Lo sapevate?
Lo sapevate?
La lebbra descritta nella Bibbia è la stessa che conosciamo oggi?
Oggi il termine medico “lebbra” viene usato con riferimento a una malattia infettiva che colpisce l’uomo. Il batterio che la causa (Mycobacterium leprae) fu isolato nel 1873 da Gerhard A. Hansen. Si è scoperto che il batterio può sopravvivere al di fuori dell’organismo nelle secrezioni nasali fino a nove giorni. Si è anche riscontrato che chi sta a stretto contatto con pazienti lebbrosi ha maggiori possibilità di contrarre la malattia e che gli abiti contaminati possono essere contagiosi. Secondo l’Organizzazione Mondiale della Sanità, nel 2007 sono stati registrati oltre 220.000 nuovi casi di lebbra.
Non c’è dubbio che nei tempi biblici la lebbra fosse diffusa nel Medio Oriente; la Legge mosaica stabiliva che il lebbroso fosse messo in quarantena. (Levitico 13:4, 5) Comunque, la parola ebraica tsarà‛ath, tradotta “lebbra”, non si limitava a definire una malattia. Tsarà‛ath intaccava anche gli indumenti e le abitazioni. Questo tipo di lebbra poteva comparire in abiti di lana, di lino o in qualunque oggetto di cuoio. In certi casi poteva essere eliminata con il lavaggio; se però “la piaga verde-giallastra o rossiccia” non scompariva, l’indumento o il cuoio dovevano essere bruciati. (Levitico 13:47-52) Nelle case si presentava sotto forma di “depressioni verde-giallastre o rossicce” che comparivano sulle pareti. Le pietre e la malta intaccate dovevano essere rimosse dalla casa ed eliminate. Se la lebbra ricompariva, l’edificio doveva essere demolito e il materiale gettato via. (Levitico 14:33-45) Secondo alcuni la lebbra che compariva sugli abiti o nelle case sarebbe assimilabile alla muffa, per quanto non lo si possa affermare con certezza.
Perché la predicazione dell’apostolo Paolo a Efeso provocò un tumulto tra gli argentieri?
Gli affari degli argentieri di Efeso prosperavano grazie alla fabbricazione di “tempietti d’argento di Artemide”, protettrice della città e dea della caccia, della fertilità e del parto. (Atti 19:24) Si riteneva che la sua effigie, custodita a Efeso nel tempio a lei dedicato, fosse caduta “dal cielo”. (Atti 19:35) Il tempio era considerato una delle sette meraviglie del mondo antico. Ogni anno, nel periodo di marzo-aprile, folle di pellegrini si riversavano nella città per partecipare alle feste in onore di Artemide. L’afflusso di visitatori generava una grande richiesta di oggetti di culto usati come souvenir, amuleti o offerte alla dea, oppure impiegati dai pellegrini nell’adorazione in famiglia al loro ritorno a casa. Antiche iscrizioni rinvenute a Efeso parlano della fabbricazione di statue di Artemide in oro e argento, e altre citano espressamente la categoria degli argentieri.

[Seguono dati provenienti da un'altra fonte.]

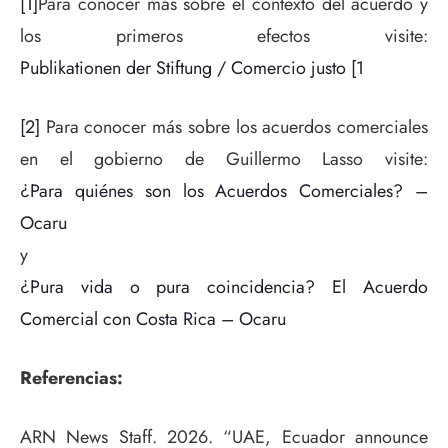
[1]
Para conocer más sobre el contexto del acuerdo y
los primeros efectos visite:
Publikationen der Stiftung / Comercio justo [1
[2]
Para conocer más sobre los acuerdos comerciales
en el gobierno de Guillermo Lasso visite:
¿Para quiénes son los Acuerdos Comerciales? –
Ocaru
y
¿Pura vida o pura coincidencia? El Acuerdo
Comercial con Costa Rica – Ocaru
Referencias:
ARN News Staff. 2026. “UAE, Ecuador announce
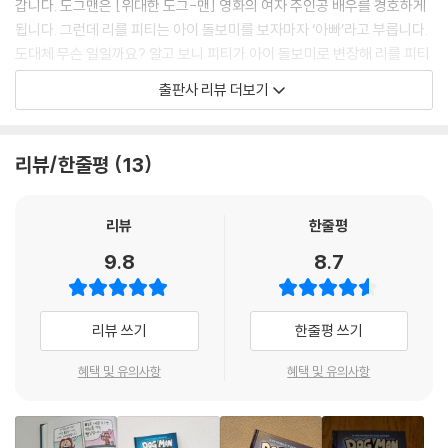
갑니다. 도그맨은 [위대한 도그-맨] 영화의 여자 주인공 배우를 경호하게
됩니다. 그런데 리를 피티는 아이 돌보미를 보자마자 ‘아빠’라고 부릅니다.
도대체 무슨 일일까요? 알고 보니 피티가 아이 돌보미로 변장해 리를 피티
를 찾아온 것입니다. 피티는 리를 피티가 자신과 똑 닮은 악당이 되길 기대
출판사 리뷰 더보기
했는데, 리를 피티는 엄청난 힘을 가진 로봇 ‘애디에칭디’의 무기를 다 떼어
버리고 같이 놀 궁리만 합니다.
리뷰/한줄평
13
피티는 리를 피티의 나쁜 본성을 끄집어 내기 위해 [위대한 도그-맨] 영화
촬영소에 방문해 여자 주인공 배우를 납치하고 로봇 핫도그와 로봇 필리를
악랄하게 만듭니다. 순식간에 영화 촬영소는 엉망진창이 되고 도그맨을 비
리뷰
한줄평
롯해 함께 싸우던 슈퍼히어로까지 위험에 처합니다. 리를 피티는 그런 피
9.8
8.7
티를 막으려고 애디에칭디에게 달려갑니다. 하지만 애디에칭디가 자신의
말대로 따르는 것은 프로그램 때문이라는 피티의 말을 떠올리며 애디에칭
디의 프로그램을 ‘네 뜻대로’라고 고칩니다. 자유의지가 생긴 애디에칭디
리뷰 쓰기
한줄평 쓰기
와 착하게 살고 싶은 리를 피티는 과연 피티의 폭주를 막을 수 있을까요?
혜택 및 유의사항
혜택 및 유의사항
이 책의 모티브가 된 『에덴의 동쪽』은 인간은 누구나 선과 악 사이에서 갈
등하지만 옳은 길을 선택할 수 있는 능력 곧 자유의지를 갖고 있다는 희망
의 메시지를 전합니다. 이 책에서도 리를 피티는 자신의 뿌리인 피티처럼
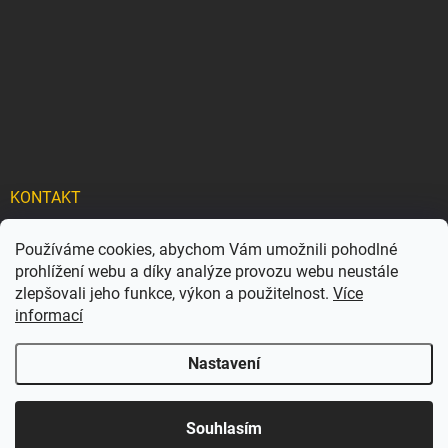
KONTAKT
info
@
carflexx.cz
Používáme cookies, abychom Vám umožnili pohodlné
prohlížení webu a díky analýze provozu webu neustále
carflexx_/
zlepšovali jeho funkce, výkon a použitelnost.
Více
informací
Nastavení
Copyright 2026
Car-Flexx
. Všechna práva vyhrazena.
Souhlasím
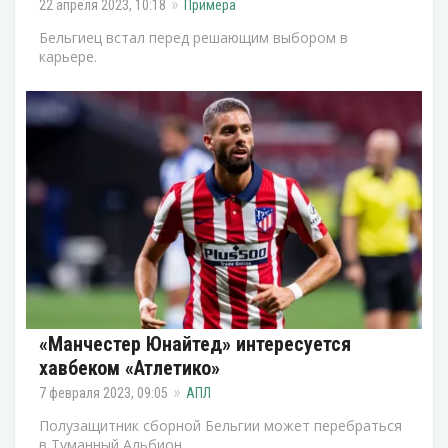
22 апреля 2023, 10:18
Примера
Бельгиец встал перед решающим выбором в
карьере.
«Манчестер Юнайтед» интересуется
хавбеком «Атлетико»
7 февраля 2023, 09:05
АПЛ
Полузащитник сборной Бельгии может перебраться
в Туманный Альбион.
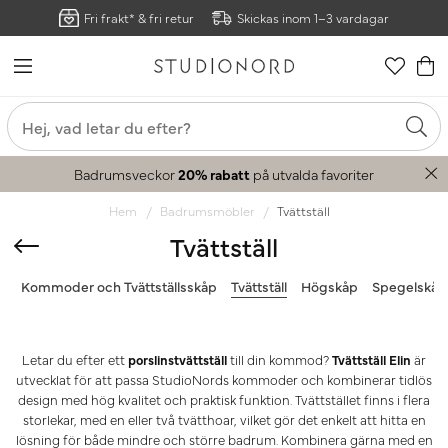
Fri frakt* & fri retur
Skickas inom 1–3 vardagar
Badrumsveckor
20% rabatt
på utvalda favoriter
Hem
Badrumsmöbler
Tvättställ
Tvättställ
Kommoder och Tvättställsskåp
Tvättställ
Högskåp
Spegelskåp
Letar du efter ett
porslinstvättställ
till din kommod?
Tvättställ Elin
är
utvecklat för att passa StudioNords kommoder och kombinerar tidlös
design med hög kvalitet och praktisk funktion. Tvättstället finns i flera
storlekar, med en eller två tvätthoar, vilket gör det enkelt att hitta en
lösning för både mindre och större badrum. Kombinera gärna med en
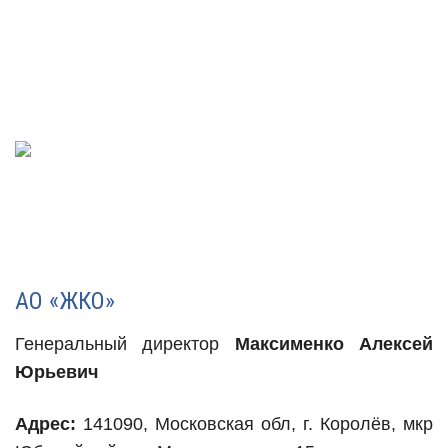
АО «ЖКО»
Генеральный директор
Максименко Алексей
Юрьевич
Адрес:
141090, Московская обл, г. Королёв, мкр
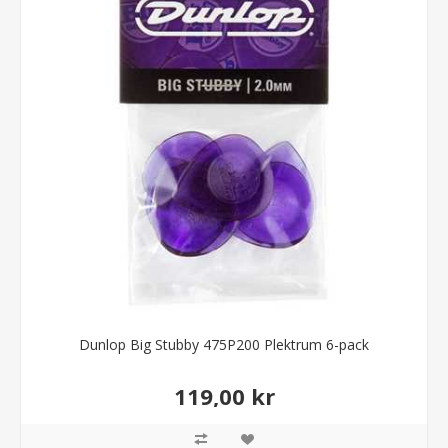
Dunlop Big Stubby 475P200 Plektrum 6-pack
119,00 kr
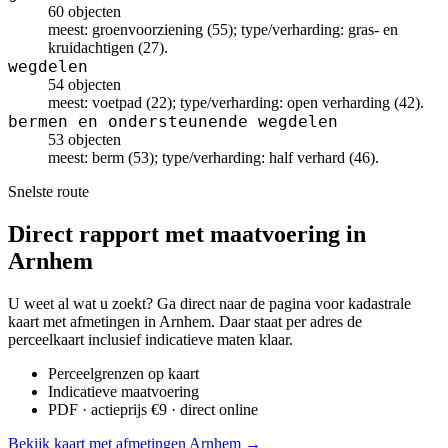
60 objecten
meest: groenvoorziening (55); type/verharding: gras- en
kruidachtigen (27).
wegdelen
54 objecten
meest: voetpad (22); type/verharding: open verharding (42).
bermen en ondersteunende wegdelen
53 objecten
meest: berm (53); type/verharding: half verhard (46).
Snelste route
Direct rapport met maatvoering in
Arnhem
U weet al wat u zoekt? Ga direct naar de pagina voor kadastrale
kaart met afmetingen in Arnhem. Daar staat per adres de
perceelkaart inclusief indicatieve maten klaar.
Perceelgrenzen op kaart
Indicatieve maatvoering
PDF · actieprijs €9 · direct online
Bekijk kaart met afmetingen Arnhem →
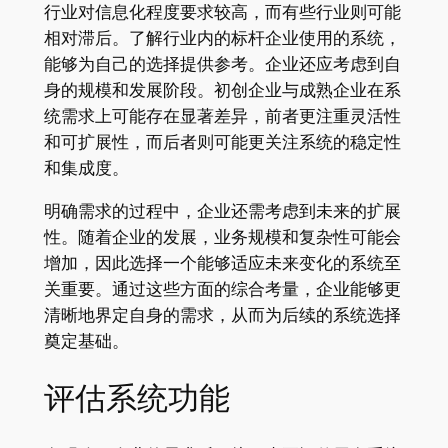
行业对信息化程度要求较高，而有些行业则可能
相对滞后。了解行业内的标杆企业使用的系统，
能够为自己的选择提供参考。企业还应考虑到自
身的规模和发展阶段。初创企业与成熟企业在系
统需求上可能存在显著差异，前者更注重灵活性
和可扩展性，而后者则可能更关注系统的稳定性
和集成度。
明确需求的过程中，企业还需考虑到未来的扩展
性。随着企业的发展，业务规模和复杂性可能会
增加，因此选择一个能够适应未来变化的系统至
关重要。通过这些方面的综合考量，企业能够更
清晰地界定自身的需求，从而为后续的系统选择
奠定基础。
评估系统功能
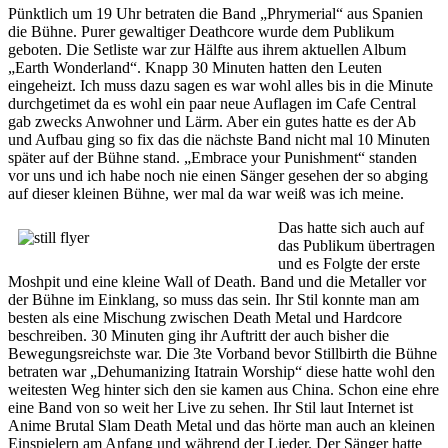
Pünktlich um 19 Uhr betraten die Band „Phrymerial“ aus Spanien
die Bühne. Purer gewaltiger Deathcore wurde dem Publikum
geboten. Die Setliste war zur Hälfte aus ihrem aktuellen Album
„Earth Wonderland“. Knapp 30 Minuten hatten den Leuten
eingeheizt. Ich muss dazu sagen es war wohl alles bis in die Minute
durchgetimet da es wohl ein paar neue Auflagen im Cafe Central
gab zwecks Anwohner und Lärm. Aber ein gutes hatte es der Ab
und Aufbau ging so fix das die nächste Band nicht mal 10 Minuten
später auf der Bühne stand. „Embrace your Punishment“ standen
vor uns und ich habe noch nie einen Sänger gesehen der so abging
auf dieser kleinen Bühne, wer mal da war weiß was ich meine.
Das hatte sich auch auf
das Publikum übertragen
und es Folgte der erste
Moshpit und eine kleine Wall of Death. Band und die Metaller vor
der Bühne im Einklang, so muss das sein. Ihr Stil konnte man am
besten als eine Mischung zwischen Death Metal und Hardcore
beschreiben. 30 Minuten ging ihr Auftritt der auch bisher die
Bewegungsreichste war. Die 3te Vorband bevor Stillbirth die Bühne
betraten war „Dehumanizing Itatrain Worship“ diese hatte wohl den
weitesten Weg hinter sich den sie kamen aus China. Schon eine ehre
eine Band von so weit her Live zu sehen. Ihr Stil laut Internet ist
Anime Brutal Slam Death Metal und das hörte man auch an kleinen
Einspielern am Anfang und während der Lieder. Der Sänger hatte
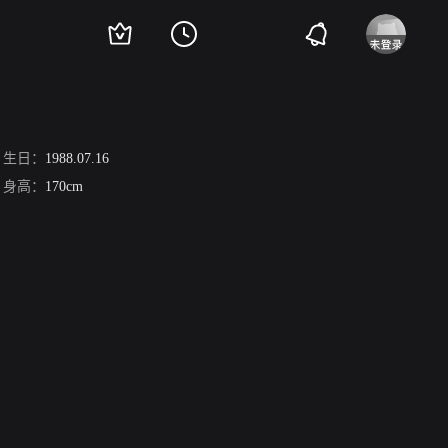
生日：
1988.07.16
身高：
170cm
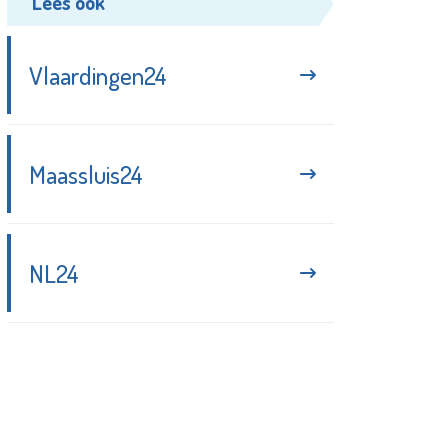
Lees ook
Vlaardingen24
Maassluis24
NL24
Blijf up-to-date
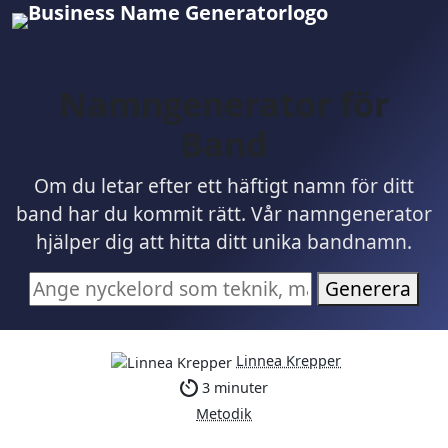
Namngenerator för
Band
Om du letar efter ett häftigt namn för ditt
band har du kommit rätt. Vår namngenerator
hjälper dig att hitta ditt unika bandnamn.
Generera
Linnea Krepper
3 minuter
Metodik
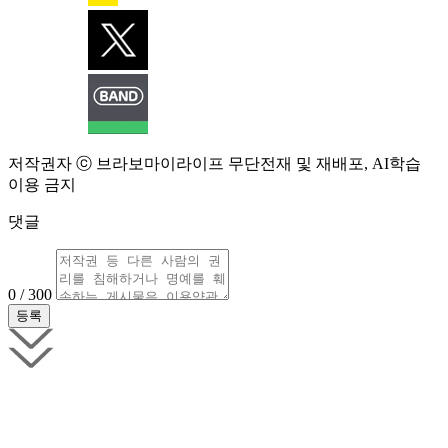
저작권자 ⓒ 브라보마이라이프 무단전재 및 재배포, AI학습
이용 금지
댓글
0 / 300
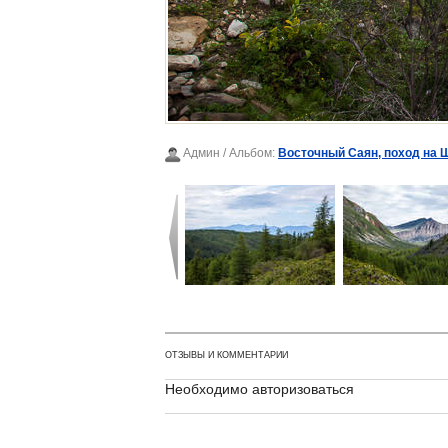
Админ
/ Альбом:
Восточный Саян, поход на 
ОТЗЫВЫ И КОММЕНТАРИИ
Необходимо авторизоваться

Paolo insegnò che le immagini ‘fatte da mani non sono dèi’. (Atti 19:26) Gli argentieri videro così minacciata la loro fonte di guadagno e fomentarono una rivolta per protestare contro la predicazione di Paolo. Demetrio, uno di questi, riassunse i loro timori dicendo: “Esiste il pericolo non solo che questa nostra occupazione cada in discredito, ma anche che il tempio della grande dea Artemide sia stimato come nulla e perfino la magnificenza di colei che l’intero distretto dell’Asia e la terra abitata adorano sia ridotta a nulla”. — Atti 19:27.